February 17, 2018



Flora Adams Darling


Flora Adams Darling



All young women eighteen through thirty-five years of age who are members of the National Society United Daughters of 1812 are known as Flora Adams Darling Daughters; lovingly known as FADD’s (Flora Adams Darling was the founder of our Society).

These young women are the lifeblood of our organization, and the future of our Society depends on them.  Their participation in all phases of N.S.U.S.D. OF 1812 work, and to act as Pages at State and Associate Councils.


Flora Adams Darling (July 25, 1840 – Jan. 6, 1910) was born in Lancaster, New Hampshire to Harvey Adams, a member of the Adams political family, and Nancy Dustin Adams, née Rowell. Flora had a brother, John Quincy Adams, and a sister. After an education at Lancaster and Sanbornton, she was married to Edward Irwin Darling in 1859, a man 22 years older than her.  The couple had an only son, Edward Irvin Darling.  Her husband was killed December 2, 1863 from wounds received on November 29 at the first Battle of Franklin, Tennessee, where she claims that Edward was serving as a brigadier-general in the Confederate Army.

Flora then attempted to travel north to her home and son under a flag of truce, but was taken as a prisoner of war. Later, following an appeal lasting 30 years, she won a case against the government for false imprisonment and theft of her possessions, and was awarded $5,683.

Despite growing increasingly deaf following the war, Flora became a prolific writer who was published in magazines and journals, and wrote a number of novels and short stories. In 1886, based on the merits of her writing, she earned an honorary A. M. from Western Maryland College.

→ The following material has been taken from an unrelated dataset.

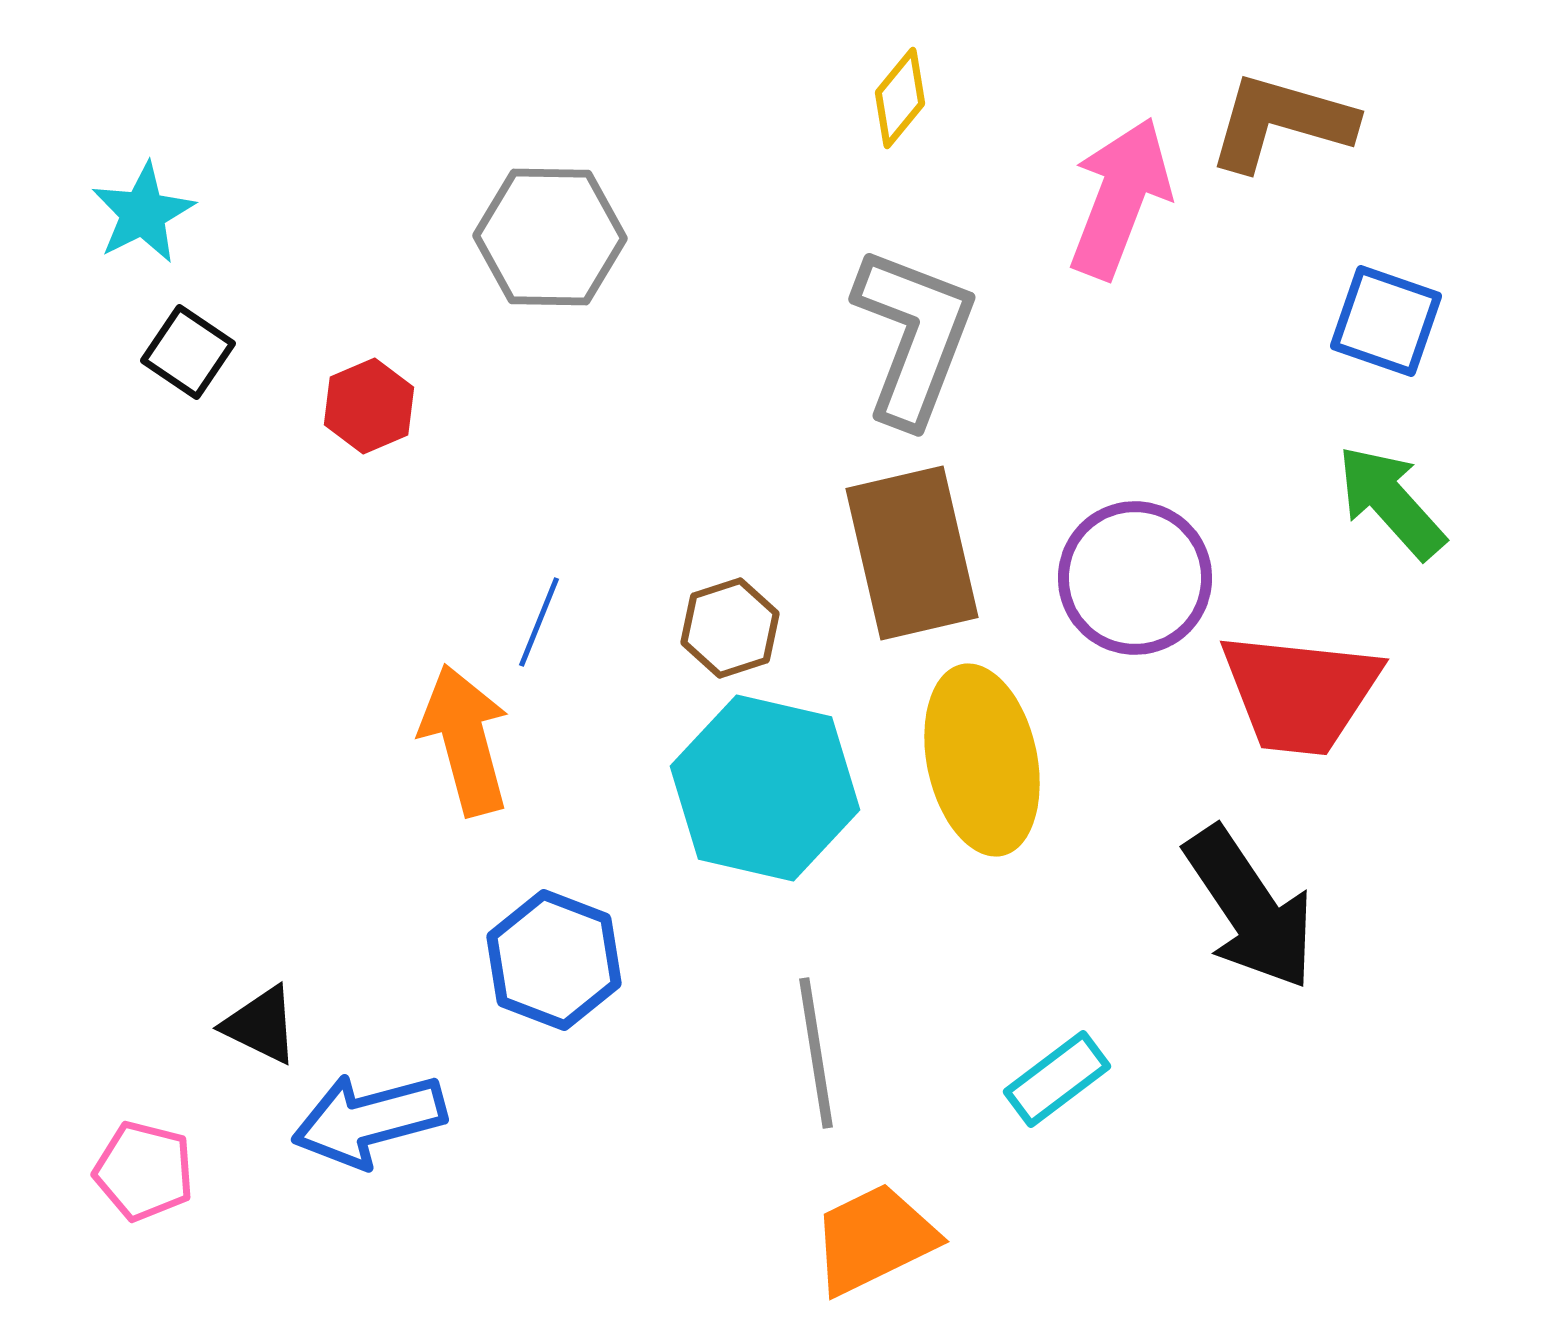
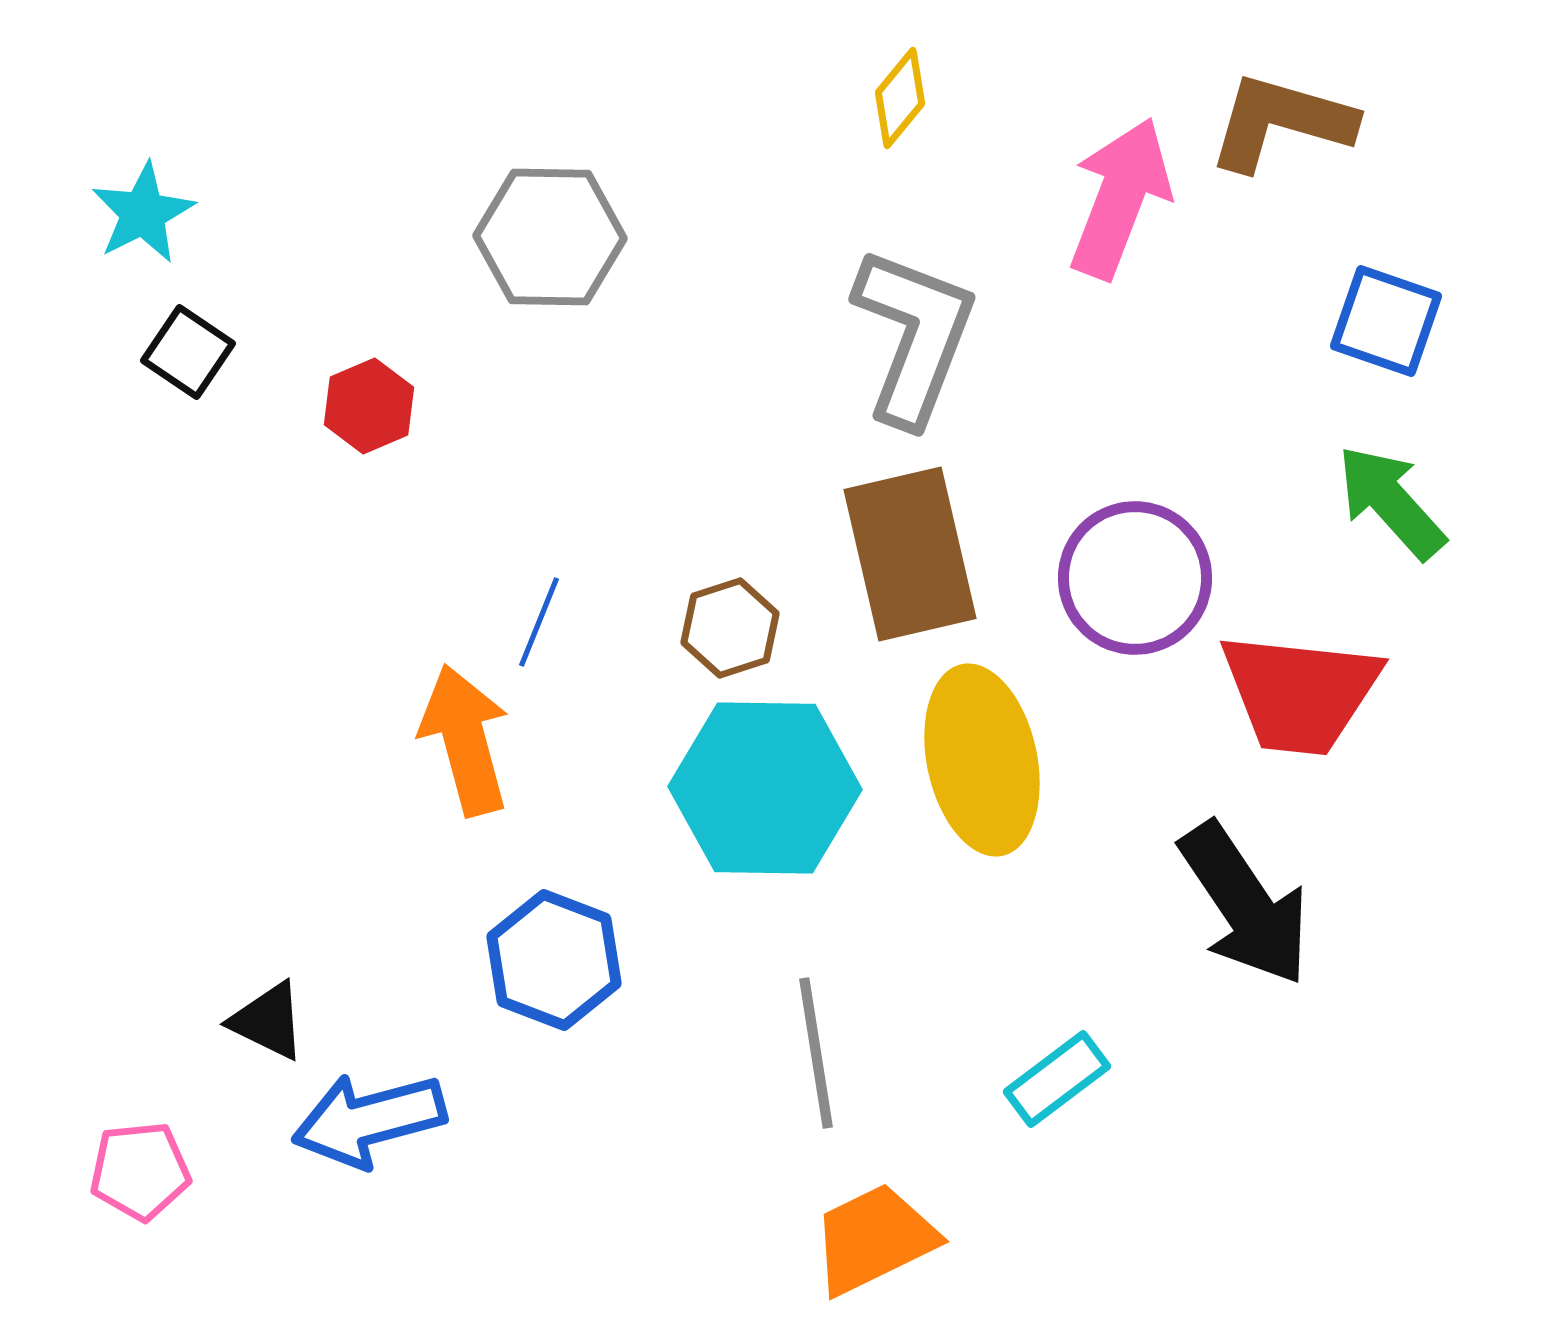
brown rectangle: moved 2 px left, 1 px down
cyan hexagon: rotated 12 degrees counterclockwise
black arrow: moved 5 px left, 4 px up
black triangle: moved 7 px right, 4 px up
pink pentagon: moved 4 px left; rotated 20 degrees counterclockwise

She was also awarded an honorary degree from the Kentucky Military Institute.

She lived in Washington, D. C. for forty years, where she was socially active and founded the United States Daughters of 1812 on January 8, 1892.

In 1910, while visiting her brother in New York, she died of apoplexy.  Members of the National Society, United States Daughters of 1812, between the age of 18 to 35, are termed “Flora Adams Darling Daughters” in her memory.